Records from a data source:
------------------------------------------------

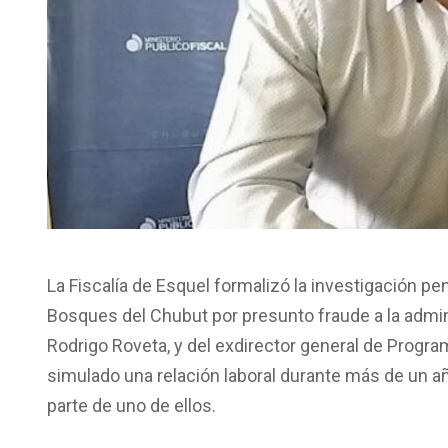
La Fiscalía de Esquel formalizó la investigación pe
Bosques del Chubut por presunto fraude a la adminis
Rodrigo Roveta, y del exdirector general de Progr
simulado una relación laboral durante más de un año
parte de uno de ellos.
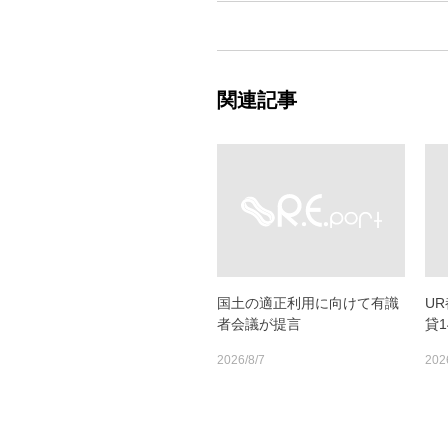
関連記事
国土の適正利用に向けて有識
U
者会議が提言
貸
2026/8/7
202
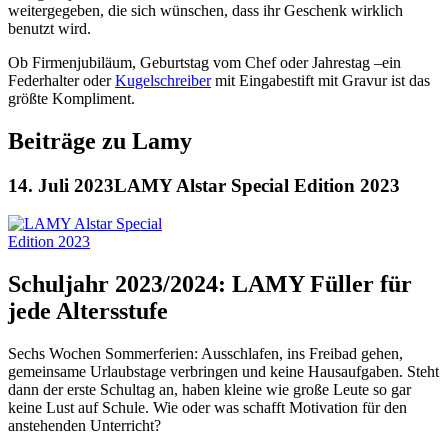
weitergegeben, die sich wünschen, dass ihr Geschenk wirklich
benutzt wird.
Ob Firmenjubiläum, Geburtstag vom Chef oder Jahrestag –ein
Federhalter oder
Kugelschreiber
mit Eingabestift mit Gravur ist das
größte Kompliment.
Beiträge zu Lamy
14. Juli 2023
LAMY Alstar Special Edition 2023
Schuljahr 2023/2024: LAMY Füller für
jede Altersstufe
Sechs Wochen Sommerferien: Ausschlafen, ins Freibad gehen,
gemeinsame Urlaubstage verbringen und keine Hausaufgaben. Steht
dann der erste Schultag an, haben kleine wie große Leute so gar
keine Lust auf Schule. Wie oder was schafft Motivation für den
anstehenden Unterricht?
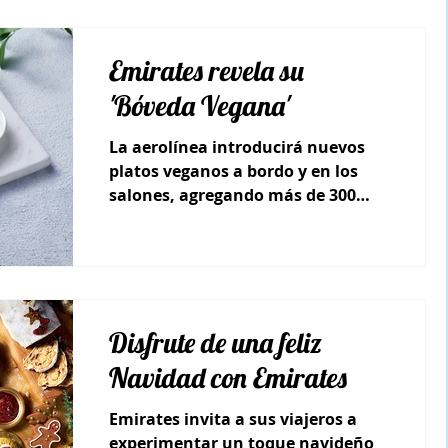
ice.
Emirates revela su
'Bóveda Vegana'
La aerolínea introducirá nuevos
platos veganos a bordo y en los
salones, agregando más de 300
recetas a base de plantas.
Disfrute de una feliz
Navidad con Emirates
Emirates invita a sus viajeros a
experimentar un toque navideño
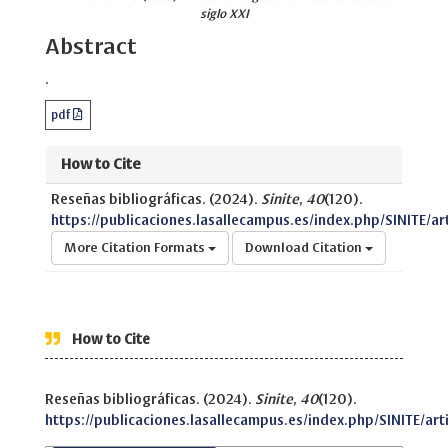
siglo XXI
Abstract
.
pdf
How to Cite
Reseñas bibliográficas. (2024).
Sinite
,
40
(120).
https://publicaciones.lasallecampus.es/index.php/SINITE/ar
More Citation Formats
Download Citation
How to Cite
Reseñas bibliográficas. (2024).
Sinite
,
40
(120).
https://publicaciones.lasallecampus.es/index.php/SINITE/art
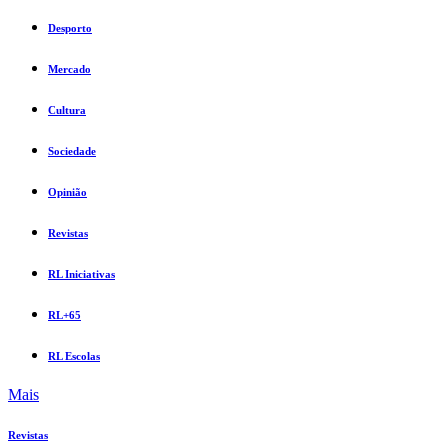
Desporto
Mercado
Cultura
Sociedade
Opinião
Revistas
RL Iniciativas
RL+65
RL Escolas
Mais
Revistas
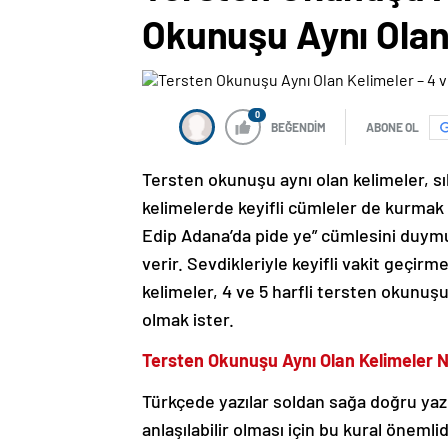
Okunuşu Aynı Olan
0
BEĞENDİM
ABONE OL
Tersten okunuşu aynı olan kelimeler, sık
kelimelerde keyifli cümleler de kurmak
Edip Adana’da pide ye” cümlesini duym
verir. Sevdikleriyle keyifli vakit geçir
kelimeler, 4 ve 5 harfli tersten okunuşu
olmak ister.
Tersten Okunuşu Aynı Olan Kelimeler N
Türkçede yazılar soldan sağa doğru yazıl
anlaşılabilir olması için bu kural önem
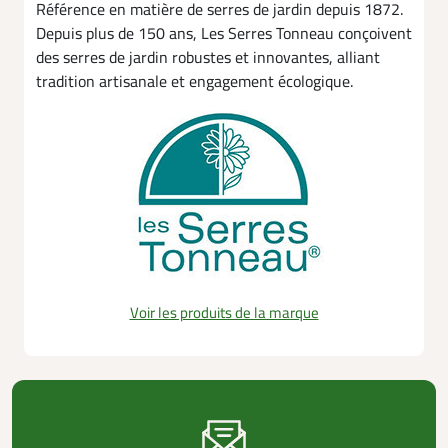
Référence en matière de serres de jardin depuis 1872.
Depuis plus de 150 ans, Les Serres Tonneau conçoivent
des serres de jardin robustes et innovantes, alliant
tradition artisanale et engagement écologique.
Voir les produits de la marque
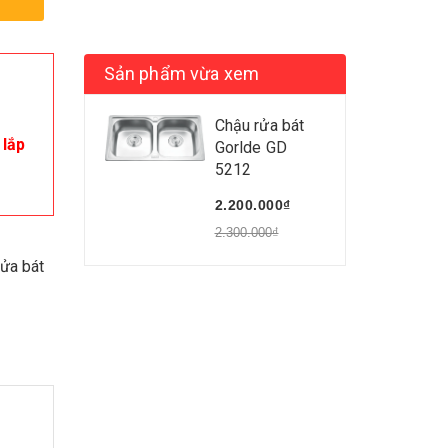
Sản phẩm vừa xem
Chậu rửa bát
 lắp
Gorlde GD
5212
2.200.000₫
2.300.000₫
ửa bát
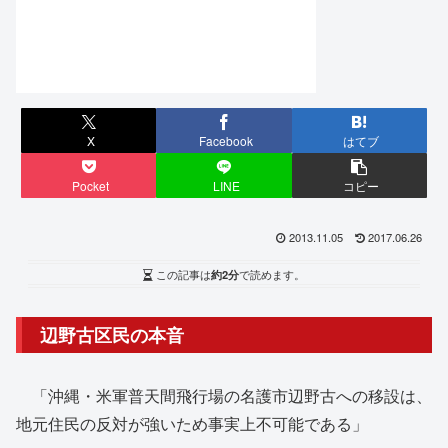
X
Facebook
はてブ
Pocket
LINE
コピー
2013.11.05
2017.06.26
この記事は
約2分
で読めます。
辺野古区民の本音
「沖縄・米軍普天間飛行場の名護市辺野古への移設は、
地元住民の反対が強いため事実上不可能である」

------------------------------------------------

> **Your objective**
Identify each line in the entries with the word "Citation" and copy it.

> **Output for this exercise**
More Citation Formats
Download Citation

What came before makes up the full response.